● What the task asks
There is one span to output from the data below: the lines starting at the line with "Daihatsu Charade, sebuah" and ending at the line with "Mobil komersial: Daihatsu Gran Max, Daihatsu". Output it exactly, ends included, nothing more.

● Transcribed page contents
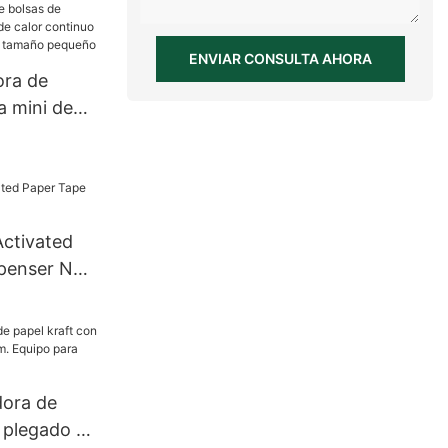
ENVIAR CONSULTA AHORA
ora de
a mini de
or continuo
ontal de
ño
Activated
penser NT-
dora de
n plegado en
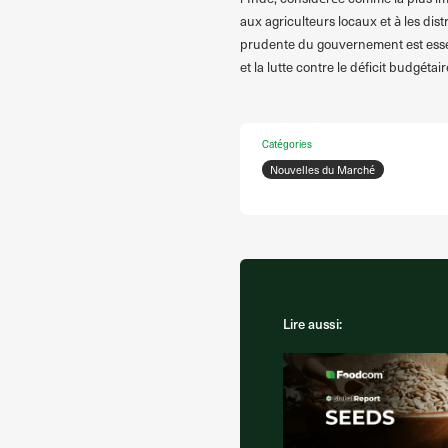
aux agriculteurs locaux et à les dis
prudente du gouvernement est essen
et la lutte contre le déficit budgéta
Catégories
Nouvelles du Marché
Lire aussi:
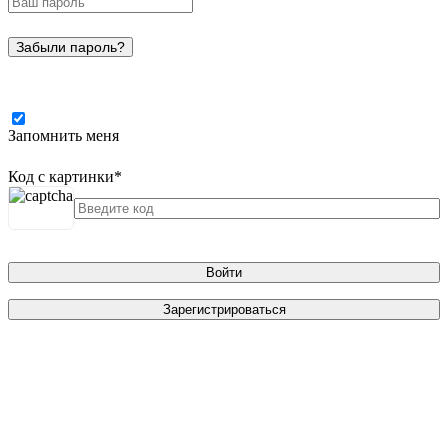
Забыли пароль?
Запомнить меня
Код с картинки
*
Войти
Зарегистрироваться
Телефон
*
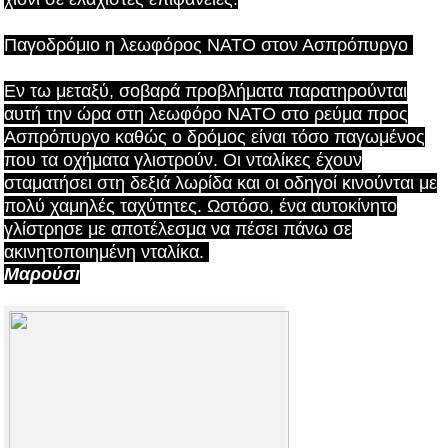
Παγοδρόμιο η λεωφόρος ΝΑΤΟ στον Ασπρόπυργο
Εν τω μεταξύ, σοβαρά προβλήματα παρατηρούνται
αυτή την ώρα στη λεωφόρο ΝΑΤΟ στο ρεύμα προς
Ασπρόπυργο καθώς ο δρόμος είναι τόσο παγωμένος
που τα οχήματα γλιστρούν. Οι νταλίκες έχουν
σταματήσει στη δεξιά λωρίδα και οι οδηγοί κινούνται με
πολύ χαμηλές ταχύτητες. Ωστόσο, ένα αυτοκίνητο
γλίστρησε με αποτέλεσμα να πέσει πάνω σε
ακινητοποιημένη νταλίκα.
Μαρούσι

==

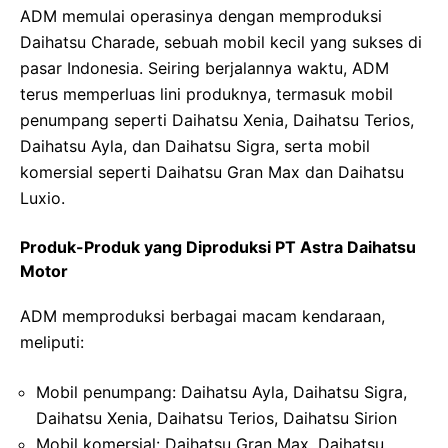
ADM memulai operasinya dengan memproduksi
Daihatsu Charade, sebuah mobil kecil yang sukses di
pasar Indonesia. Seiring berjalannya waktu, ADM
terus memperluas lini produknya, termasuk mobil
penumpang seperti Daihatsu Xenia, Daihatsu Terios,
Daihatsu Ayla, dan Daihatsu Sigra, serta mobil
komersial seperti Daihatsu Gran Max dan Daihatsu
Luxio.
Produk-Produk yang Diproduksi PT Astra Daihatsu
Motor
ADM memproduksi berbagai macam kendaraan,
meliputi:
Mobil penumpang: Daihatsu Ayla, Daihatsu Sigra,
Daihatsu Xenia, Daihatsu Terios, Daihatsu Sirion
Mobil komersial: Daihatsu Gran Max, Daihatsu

● Expected answer
Daihatsu Charade, sebuah mobil kecil yang sukses di
pasar Indonesia. Seiring berjalannya waktu, ADM
terus memperluas lini produknya, termasuk mobil
penumpang seperti Daihatsu Xenia, Daihatsu Terios,
Daihatsu Ayla, dan Daihatsu Sigra, serta mobil
komersial seperti Daihatsu Gran Max dan Daihatsu
Luxio.
Produk-Produk yang Diproduksi PT Astra Daihatsu
Motor
ADM memproduksi berbagai macam kendaraan,
meliputi:
Mobil penumpang: Daihatsu Ayla, Daihatsu Sigra,
Daihatsu Xenia, Daihatsu Terios, Daihatsu Sirion
Mobil komersial: Daihatsu Gran Max, Daihatsu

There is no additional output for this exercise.